Employers must have policies in place if they want the ability to read their workers’ emails and online chats, says Toronto employment lawyer Barry Goldman.
“Unless there is a firm policy that says you may not use your computer for any personal use, employees are entitled to have an expectation of privacy, and the employer may not read or look at their personal emails,” says Goldman, a partner with Shibley Righton LLP.
According to a recent ruling, the European Court of Human Rights says a Romanian firm — which fired a worker after finding 45 pages worth of personal messages in just over a week in 2007 — justifiably accessed his work Yahoo Messenger communications, CTV News reports.
The human rights court ruled the employer was acting within its rights when it accessed the employee’s private messages to check if he was completing his work, the report states.
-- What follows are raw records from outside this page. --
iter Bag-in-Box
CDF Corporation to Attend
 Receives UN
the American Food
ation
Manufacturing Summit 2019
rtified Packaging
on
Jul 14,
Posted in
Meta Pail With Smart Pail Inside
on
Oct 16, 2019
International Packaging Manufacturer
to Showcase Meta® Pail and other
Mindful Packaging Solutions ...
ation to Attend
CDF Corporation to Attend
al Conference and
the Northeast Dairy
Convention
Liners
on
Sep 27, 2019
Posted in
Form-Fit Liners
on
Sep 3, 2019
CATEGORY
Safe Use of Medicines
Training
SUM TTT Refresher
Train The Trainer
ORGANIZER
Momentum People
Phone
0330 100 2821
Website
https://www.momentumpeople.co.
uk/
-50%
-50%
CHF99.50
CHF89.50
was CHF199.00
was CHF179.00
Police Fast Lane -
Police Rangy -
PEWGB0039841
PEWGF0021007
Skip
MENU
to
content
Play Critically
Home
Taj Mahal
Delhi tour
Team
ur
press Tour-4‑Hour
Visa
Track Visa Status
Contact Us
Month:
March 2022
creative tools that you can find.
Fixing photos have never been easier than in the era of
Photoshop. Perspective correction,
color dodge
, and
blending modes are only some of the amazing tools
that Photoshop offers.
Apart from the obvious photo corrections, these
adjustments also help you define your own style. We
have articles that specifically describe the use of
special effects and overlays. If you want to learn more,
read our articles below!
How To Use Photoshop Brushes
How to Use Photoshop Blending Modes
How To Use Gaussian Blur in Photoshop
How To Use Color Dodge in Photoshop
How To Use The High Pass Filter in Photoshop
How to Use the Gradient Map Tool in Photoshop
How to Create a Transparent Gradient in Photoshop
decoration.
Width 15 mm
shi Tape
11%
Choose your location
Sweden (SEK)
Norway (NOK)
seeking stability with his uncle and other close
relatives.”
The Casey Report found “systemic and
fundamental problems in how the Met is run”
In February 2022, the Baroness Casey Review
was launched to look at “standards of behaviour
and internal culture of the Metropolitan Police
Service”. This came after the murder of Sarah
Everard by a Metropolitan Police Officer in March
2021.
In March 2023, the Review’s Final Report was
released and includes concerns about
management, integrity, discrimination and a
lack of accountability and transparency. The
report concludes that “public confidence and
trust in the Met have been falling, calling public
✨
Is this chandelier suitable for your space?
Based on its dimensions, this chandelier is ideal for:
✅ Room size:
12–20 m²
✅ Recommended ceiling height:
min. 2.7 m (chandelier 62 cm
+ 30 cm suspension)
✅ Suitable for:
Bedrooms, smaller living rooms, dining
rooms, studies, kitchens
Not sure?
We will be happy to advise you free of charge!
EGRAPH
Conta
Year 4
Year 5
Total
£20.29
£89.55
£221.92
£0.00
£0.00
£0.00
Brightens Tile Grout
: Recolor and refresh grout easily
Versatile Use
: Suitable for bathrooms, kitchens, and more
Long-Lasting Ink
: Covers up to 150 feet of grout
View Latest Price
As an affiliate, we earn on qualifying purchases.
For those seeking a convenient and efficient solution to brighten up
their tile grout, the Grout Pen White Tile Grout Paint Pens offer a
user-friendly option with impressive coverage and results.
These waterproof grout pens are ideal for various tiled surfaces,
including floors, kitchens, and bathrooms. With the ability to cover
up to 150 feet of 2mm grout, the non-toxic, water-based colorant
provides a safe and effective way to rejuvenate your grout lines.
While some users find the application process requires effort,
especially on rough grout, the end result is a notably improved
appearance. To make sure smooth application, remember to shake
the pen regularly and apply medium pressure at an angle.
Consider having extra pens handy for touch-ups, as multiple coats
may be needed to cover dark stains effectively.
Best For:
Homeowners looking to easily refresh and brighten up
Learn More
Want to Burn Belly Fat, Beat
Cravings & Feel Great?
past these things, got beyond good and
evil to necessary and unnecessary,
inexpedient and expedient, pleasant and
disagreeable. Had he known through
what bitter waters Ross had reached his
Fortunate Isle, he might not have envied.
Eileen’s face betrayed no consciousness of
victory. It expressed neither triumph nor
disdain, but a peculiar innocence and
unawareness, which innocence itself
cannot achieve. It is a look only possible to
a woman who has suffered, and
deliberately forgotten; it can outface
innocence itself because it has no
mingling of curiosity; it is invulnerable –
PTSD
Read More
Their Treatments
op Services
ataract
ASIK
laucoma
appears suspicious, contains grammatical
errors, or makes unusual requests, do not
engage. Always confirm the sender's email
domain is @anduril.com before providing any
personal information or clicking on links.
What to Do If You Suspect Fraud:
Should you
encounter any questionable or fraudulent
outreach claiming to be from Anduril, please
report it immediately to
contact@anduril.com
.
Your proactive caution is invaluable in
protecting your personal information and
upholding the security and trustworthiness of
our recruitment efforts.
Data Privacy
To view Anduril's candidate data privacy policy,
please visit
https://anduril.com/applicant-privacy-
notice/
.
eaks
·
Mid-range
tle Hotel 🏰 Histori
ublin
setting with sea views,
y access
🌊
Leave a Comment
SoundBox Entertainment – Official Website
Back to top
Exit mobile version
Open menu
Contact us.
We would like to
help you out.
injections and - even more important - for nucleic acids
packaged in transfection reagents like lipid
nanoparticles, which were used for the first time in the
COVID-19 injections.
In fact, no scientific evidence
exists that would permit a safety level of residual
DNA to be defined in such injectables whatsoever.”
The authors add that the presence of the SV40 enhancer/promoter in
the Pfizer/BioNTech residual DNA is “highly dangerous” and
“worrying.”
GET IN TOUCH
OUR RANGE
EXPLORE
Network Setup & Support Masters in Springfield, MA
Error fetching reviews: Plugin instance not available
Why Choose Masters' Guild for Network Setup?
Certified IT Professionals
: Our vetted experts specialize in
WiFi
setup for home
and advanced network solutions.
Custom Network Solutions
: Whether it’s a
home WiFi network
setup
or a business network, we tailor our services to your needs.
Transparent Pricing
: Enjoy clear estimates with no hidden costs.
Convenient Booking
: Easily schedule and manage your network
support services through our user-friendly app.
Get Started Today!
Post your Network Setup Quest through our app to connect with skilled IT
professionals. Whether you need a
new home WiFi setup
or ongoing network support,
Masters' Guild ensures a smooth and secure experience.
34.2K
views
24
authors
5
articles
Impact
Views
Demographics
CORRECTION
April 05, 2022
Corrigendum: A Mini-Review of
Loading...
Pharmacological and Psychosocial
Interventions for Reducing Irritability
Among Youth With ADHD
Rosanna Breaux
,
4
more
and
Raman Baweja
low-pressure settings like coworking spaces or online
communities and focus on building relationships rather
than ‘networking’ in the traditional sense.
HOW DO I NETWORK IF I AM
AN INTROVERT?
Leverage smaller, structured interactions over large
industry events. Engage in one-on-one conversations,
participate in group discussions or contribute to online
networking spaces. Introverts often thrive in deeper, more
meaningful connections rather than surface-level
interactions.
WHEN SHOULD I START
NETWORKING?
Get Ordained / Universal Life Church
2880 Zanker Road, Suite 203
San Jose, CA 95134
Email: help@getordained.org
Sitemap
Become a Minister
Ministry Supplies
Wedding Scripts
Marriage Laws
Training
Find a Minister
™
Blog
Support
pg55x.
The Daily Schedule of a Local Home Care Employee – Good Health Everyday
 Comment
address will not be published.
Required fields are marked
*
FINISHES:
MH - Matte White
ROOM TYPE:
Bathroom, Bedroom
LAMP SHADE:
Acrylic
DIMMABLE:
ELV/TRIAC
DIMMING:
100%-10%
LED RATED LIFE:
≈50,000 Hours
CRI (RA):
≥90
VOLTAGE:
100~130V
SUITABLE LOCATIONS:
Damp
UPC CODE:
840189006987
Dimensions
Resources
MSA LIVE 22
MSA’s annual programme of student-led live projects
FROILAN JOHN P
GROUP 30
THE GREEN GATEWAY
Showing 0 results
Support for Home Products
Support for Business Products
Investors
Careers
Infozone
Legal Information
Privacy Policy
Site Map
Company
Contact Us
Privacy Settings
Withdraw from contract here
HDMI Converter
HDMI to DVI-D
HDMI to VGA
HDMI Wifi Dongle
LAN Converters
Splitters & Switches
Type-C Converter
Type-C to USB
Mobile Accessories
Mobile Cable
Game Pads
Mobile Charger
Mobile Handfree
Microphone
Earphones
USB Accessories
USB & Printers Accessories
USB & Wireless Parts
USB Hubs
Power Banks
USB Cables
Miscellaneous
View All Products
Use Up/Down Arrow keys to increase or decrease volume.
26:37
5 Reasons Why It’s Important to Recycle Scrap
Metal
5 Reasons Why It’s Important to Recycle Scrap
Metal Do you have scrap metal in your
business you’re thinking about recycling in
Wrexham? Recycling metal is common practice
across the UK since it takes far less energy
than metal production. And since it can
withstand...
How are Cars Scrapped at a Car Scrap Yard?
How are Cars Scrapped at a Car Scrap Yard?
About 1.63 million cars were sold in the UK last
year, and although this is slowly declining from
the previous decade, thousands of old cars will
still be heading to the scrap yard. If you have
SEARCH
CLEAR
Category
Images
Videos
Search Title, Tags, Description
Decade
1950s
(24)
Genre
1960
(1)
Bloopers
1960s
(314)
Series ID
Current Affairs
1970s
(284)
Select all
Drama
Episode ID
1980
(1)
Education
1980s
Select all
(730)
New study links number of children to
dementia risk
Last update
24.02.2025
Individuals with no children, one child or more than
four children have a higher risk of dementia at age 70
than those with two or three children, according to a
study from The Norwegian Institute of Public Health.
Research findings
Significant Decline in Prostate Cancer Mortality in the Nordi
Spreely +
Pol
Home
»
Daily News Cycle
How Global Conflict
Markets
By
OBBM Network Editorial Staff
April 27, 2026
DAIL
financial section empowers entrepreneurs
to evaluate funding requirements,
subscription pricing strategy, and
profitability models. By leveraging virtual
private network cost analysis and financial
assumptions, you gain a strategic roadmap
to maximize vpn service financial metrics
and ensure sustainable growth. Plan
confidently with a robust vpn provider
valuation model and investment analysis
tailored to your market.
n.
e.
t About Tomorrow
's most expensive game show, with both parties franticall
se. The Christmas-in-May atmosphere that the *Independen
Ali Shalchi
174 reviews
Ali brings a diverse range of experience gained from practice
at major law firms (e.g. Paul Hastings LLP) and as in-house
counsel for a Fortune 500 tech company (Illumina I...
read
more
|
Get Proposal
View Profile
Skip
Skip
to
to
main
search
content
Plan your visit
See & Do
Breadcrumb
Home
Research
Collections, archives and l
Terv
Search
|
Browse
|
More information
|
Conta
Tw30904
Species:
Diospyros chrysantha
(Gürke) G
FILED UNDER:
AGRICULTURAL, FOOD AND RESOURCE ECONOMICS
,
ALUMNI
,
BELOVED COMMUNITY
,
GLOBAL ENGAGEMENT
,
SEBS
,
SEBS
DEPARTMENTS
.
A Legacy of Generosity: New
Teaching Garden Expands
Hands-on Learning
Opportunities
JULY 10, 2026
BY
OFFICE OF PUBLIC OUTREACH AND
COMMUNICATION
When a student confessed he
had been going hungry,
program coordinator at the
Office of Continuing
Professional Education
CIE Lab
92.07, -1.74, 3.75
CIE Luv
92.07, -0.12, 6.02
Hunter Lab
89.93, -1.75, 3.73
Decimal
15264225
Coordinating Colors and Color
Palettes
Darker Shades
The court notes this case was different to some successful privacy protection cases, as the worker had been given prior warning that communications could be read by management and that sending personal messages during work hours was banned. Previously, another worker had been fired over this.
Even if there was no policy on computer use, the worker likely could have been fired for gross dereliction of duty, Goldman tells AdvocateDaily.com.
“If you’re spending that much time on personal emails or Twitter or other social media, then you’re neglecting your job, and, save for extraordinary circumstances, that could be seen as gross dereliction of duty,” he says.
Although many companies are enacting policies proscribing computer use at work, the vast majority of employers still don’t have them, Goldman says. He encourages his employer clients to implement Internet use policies.
“Without such a policy, an employer will have no right to intercept and read an employee’s personal emails,” he says.
Goldman notes, however, that, with or without a computer use policy, employers would still have the right to intervene and notify police if work computers are being used for criminal purposes, such as for child pornography.